つまり、コインの購入には専門性や目利きが求められ、その点でかなり特殊な金融商品だと言っていいでしょう。このような特殊性によって、コイン市場は株や債券など金融市場から隔絶されており、それが上記のような穏やかな値動きにつながっていると言えるでしょう。
コインが質的な分散対象として機能するのは単なる偶然ではなく、それなりの理由があるのです。
株の暴落に耐え抜くための「質的分散」の重要性
私自身、株式投資は長くやっており、今の資産は株式投資によるところが大きいのですが、株式投資一本では成功しなかったと思います。
たとえば、リーマン・ショックです。私が持っていた株も随分とやられました。おそらく最悪期には半分ほどに減っていたと思います。それでも私は株式投資をやめようなどとまったく思いませんでした。もちろん職業柄、株式投資には大きな価格変動を伴うことを知っていたこともありましたが、それだけではありませんでした。

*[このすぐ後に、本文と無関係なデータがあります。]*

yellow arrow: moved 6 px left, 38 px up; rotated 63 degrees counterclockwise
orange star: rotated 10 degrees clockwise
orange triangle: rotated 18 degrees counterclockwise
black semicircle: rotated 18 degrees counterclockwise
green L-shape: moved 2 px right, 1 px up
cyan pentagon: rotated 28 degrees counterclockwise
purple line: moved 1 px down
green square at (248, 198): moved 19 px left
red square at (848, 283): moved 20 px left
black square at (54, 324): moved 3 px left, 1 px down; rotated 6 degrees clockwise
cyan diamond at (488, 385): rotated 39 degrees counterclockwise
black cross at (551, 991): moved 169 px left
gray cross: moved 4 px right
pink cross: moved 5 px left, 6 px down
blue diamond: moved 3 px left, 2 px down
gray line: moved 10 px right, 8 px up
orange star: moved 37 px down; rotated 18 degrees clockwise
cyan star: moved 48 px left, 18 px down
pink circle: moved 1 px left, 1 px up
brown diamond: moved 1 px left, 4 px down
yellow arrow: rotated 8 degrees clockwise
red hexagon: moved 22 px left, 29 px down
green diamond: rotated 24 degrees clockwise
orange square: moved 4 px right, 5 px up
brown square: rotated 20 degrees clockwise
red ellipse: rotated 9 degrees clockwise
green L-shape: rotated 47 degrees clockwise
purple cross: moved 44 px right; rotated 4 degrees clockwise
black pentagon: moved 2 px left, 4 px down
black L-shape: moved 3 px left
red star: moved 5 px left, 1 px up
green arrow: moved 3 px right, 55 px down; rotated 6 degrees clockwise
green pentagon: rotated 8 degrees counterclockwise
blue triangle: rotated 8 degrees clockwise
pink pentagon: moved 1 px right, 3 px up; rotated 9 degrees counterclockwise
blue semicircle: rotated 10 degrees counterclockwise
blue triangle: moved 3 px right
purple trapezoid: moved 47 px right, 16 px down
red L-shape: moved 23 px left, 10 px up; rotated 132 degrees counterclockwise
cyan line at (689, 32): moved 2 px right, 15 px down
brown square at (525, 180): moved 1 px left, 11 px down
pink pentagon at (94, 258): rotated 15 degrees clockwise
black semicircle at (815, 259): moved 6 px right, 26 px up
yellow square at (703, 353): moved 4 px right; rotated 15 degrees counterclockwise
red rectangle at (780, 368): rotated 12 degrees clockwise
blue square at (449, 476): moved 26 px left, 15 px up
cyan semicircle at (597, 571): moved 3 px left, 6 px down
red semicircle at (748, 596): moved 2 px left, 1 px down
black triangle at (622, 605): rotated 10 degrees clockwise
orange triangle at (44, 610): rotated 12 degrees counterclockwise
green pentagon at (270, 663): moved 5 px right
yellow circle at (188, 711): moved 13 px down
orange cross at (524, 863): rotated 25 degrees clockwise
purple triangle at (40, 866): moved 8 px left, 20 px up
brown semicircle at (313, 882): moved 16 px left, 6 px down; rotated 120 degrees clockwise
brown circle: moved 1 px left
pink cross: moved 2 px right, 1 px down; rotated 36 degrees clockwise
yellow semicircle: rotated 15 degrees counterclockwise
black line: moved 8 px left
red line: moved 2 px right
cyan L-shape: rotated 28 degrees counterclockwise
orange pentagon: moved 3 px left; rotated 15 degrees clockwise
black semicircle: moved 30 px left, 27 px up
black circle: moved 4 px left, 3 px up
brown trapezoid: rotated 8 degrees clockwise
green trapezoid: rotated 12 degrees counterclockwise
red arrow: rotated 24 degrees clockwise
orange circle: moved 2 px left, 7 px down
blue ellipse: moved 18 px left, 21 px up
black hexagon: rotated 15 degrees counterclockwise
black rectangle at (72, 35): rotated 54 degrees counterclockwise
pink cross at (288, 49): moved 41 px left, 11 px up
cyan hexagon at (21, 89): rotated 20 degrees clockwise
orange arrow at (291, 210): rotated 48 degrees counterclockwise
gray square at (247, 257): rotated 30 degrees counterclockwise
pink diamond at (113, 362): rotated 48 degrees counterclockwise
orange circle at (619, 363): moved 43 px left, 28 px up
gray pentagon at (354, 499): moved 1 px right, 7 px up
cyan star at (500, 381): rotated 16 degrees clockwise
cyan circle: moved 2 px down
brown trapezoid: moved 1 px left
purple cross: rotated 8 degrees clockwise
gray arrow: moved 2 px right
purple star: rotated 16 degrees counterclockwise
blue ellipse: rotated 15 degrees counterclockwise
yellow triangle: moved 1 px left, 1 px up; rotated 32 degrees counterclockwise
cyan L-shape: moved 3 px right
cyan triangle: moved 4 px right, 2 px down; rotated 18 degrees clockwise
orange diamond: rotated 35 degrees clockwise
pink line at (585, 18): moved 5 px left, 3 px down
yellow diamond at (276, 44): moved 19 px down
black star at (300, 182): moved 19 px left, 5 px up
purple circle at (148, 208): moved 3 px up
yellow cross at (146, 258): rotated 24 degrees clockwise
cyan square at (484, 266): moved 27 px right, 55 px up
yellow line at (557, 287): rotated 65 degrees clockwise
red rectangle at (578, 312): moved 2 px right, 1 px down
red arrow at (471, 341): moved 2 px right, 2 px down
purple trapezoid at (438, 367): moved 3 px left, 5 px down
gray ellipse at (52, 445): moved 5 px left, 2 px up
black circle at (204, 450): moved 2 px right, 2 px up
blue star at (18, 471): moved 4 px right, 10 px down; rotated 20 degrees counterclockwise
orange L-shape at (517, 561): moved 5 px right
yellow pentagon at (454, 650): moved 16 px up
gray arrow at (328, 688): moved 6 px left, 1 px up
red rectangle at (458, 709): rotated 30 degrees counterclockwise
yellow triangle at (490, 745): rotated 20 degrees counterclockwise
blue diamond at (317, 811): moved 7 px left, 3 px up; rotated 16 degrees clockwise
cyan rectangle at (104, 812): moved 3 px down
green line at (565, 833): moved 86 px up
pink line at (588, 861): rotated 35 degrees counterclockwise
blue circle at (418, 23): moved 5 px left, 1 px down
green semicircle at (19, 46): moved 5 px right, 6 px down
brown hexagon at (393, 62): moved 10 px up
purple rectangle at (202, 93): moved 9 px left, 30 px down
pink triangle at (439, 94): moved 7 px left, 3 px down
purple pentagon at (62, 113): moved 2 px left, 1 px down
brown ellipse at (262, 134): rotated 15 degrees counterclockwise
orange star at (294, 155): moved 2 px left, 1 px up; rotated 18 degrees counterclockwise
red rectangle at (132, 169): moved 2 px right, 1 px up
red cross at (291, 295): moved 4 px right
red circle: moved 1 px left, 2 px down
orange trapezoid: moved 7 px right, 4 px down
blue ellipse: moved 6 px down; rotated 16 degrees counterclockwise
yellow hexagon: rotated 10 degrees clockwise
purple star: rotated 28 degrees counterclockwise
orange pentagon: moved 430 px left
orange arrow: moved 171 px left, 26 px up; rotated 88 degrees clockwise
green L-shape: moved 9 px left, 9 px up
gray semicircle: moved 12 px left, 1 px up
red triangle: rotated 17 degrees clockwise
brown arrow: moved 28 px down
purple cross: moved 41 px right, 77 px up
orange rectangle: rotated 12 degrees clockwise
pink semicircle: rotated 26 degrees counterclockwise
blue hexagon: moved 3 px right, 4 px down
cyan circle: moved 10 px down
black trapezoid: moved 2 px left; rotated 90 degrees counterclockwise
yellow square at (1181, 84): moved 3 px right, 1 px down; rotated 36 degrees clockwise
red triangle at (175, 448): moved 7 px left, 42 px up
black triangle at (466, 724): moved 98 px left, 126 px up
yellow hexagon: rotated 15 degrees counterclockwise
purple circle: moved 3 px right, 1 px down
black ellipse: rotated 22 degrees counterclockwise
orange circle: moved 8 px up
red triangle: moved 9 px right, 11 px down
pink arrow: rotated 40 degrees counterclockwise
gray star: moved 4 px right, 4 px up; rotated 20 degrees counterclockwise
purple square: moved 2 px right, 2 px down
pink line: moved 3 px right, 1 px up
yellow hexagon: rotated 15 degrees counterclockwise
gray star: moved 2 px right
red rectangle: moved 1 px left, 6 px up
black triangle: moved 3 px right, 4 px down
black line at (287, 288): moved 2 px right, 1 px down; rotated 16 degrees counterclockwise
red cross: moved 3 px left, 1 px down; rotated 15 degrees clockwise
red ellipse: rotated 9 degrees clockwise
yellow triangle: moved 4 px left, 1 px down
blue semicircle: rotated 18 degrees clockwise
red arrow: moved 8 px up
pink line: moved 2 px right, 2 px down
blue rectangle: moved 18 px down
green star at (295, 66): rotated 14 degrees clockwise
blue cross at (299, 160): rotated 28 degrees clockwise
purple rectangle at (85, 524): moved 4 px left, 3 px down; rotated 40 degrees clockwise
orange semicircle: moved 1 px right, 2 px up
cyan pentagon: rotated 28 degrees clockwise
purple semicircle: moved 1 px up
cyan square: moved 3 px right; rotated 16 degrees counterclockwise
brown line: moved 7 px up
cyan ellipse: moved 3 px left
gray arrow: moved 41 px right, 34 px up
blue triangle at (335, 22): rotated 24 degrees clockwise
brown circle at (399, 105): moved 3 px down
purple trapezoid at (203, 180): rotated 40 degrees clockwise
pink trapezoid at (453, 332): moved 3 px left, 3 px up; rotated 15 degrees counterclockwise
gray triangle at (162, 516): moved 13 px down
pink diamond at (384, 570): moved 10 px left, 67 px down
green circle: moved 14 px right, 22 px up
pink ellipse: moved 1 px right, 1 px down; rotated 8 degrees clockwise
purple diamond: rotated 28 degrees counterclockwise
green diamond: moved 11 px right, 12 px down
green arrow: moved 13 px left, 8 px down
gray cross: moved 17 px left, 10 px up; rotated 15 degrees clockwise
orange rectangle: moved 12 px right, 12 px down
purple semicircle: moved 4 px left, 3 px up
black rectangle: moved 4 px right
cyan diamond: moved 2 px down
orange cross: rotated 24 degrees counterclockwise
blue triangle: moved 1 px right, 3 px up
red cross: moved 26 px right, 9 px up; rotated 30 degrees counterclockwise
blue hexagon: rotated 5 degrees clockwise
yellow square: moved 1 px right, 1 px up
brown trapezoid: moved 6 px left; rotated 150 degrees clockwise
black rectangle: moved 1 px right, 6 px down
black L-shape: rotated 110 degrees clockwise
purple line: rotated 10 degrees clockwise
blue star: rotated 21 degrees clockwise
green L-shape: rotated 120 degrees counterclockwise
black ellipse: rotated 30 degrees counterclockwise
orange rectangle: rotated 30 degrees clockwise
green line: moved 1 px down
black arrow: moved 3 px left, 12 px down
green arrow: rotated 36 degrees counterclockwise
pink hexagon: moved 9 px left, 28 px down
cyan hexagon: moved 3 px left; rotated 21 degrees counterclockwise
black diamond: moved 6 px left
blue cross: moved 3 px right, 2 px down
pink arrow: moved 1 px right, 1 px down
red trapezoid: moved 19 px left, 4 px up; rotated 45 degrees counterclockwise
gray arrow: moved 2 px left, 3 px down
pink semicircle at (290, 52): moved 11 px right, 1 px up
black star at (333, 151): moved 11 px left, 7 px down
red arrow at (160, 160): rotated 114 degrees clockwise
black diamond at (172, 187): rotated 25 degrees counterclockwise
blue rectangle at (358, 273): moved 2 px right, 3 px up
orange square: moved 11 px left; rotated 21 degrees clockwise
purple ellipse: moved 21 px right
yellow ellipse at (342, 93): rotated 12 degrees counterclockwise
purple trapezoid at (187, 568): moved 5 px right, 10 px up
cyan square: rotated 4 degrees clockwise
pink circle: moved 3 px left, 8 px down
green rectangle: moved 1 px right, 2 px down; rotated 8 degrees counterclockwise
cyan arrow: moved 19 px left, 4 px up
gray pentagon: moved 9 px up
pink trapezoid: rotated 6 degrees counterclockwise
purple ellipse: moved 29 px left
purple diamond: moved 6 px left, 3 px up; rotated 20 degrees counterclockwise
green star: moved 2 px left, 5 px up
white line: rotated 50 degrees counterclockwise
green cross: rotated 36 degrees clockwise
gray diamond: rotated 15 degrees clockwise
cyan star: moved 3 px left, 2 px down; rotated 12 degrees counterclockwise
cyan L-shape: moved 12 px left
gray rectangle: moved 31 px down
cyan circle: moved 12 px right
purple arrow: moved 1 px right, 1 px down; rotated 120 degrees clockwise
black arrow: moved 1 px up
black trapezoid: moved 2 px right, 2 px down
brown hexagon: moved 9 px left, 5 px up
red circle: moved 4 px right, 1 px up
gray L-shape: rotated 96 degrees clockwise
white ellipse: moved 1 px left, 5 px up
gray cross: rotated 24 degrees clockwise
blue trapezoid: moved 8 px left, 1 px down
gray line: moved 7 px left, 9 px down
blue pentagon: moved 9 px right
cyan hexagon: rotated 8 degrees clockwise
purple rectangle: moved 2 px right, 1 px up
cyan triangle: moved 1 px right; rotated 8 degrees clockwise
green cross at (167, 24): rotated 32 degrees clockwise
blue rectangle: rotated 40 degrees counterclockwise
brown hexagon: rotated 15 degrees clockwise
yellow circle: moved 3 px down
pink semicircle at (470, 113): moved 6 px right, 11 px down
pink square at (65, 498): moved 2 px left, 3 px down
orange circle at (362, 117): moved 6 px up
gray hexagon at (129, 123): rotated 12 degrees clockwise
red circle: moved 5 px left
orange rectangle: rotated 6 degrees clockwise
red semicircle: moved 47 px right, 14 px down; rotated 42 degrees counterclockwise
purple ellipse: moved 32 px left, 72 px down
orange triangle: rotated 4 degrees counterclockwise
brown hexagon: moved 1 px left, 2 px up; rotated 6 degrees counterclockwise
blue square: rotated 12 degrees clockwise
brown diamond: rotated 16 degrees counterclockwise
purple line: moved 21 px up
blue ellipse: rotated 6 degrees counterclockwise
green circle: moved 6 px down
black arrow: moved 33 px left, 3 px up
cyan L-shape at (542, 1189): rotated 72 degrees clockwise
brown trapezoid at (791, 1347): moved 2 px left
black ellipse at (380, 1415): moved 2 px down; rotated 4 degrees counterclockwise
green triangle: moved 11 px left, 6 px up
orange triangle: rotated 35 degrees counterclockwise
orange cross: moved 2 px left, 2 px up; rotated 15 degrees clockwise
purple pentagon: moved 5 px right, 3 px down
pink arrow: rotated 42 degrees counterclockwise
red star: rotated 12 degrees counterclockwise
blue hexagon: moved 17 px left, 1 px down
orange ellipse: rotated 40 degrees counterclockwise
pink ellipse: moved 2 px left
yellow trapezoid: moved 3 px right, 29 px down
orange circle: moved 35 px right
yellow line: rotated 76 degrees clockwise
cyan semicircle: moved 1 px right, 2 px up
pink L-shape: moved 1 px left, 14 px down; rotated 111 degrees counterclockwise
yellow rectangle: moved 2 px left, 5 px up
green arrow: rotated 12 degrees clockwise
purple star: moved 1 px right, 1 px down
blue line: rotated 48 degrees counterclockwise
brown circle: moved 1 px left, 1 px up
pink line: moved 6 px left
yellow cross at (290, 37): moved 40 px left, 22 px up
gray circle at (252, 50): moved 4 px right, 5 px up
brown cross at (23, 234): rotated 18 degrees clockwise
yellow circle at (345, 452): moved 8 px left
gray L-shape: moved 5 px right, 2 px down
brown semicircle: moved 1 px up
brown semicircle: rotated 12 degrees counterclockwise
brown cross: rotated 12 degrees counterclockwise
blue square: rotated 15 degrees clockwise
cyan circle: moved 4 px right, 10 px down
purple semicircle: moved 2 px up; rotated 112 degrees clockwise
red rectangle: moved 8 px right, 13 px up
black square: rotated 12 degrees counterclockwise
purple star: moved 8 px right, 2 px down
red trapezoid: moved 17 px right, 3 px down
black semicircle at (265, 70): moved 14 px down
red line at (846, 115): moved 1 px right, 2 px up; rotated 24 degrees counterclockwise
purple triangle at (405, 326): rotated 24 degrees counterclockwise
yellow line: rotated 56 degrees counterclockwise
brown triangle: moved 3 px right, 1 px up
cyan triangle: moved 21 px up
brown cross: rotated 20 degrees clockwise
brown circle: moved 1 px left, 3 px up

当時から私はコインや貴金属、不動産などの現物資産へ資産を分散しており、そのことで損失を一定範囲に抑えられたのです。貴金属は株と一緒に売られてしまった時期もありましたが、コインの世界はまったくの無風状態でした。
もし、私が株式だけで運用していたなら、おそらくあの時点で持ち株の一部を売ってしまったに違いありません。少なくとも半分ほどは売っていたのではないでしょうか。あの時じっとこらえて株を持ち続けることができたのは、質的分散のおかげですし、それがその後の資産拡大に寄与したのです。
リーマン・ショック後もたびたび世界は経済的なショックに見舞われました。ギリシャから始まった2010年の欧州債務危機、2020年のコロナ・ショック、そして2025年の4月にはトランプ関税ショックがありました。その時々のショックのサイズに応じ、株価は大きく下がりました。おそらく今後も数年おきに経済ショックは起きるでしょう。
しかし、実物資産への分散はこれからも私たちを助けてくれるに違いありません。